_WORK ITEM_
Within the records below, reproduce without change the lines from the line that has "Garden maintenance" through the line that has "Monday to Friday – 08:00 to 17:00", and only those.

______________________________

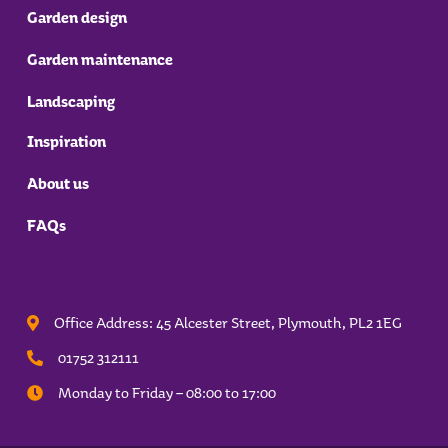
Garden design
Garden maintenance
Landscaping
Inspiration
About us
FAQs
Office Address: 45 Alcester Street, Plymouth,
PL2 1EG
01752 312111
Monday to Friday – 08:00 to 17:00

______________________________

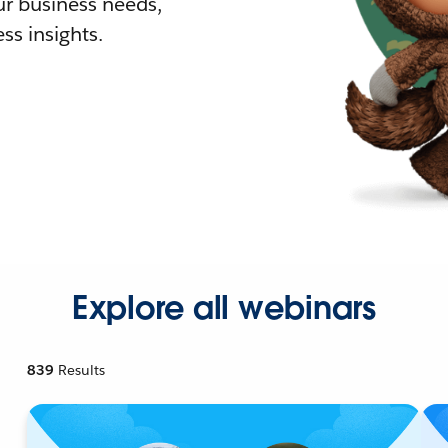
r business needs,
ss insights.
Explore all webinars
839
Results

______________________________

_SOLUTION FOR THIS TASK_
Garden maintenance
Landscaping
Inspiration
About us
FAQs
Office Address: 45 Alcester Street, Plymouth,
PL2 1EG
01752 312111
Monday to Friday – 08:00 to 17:00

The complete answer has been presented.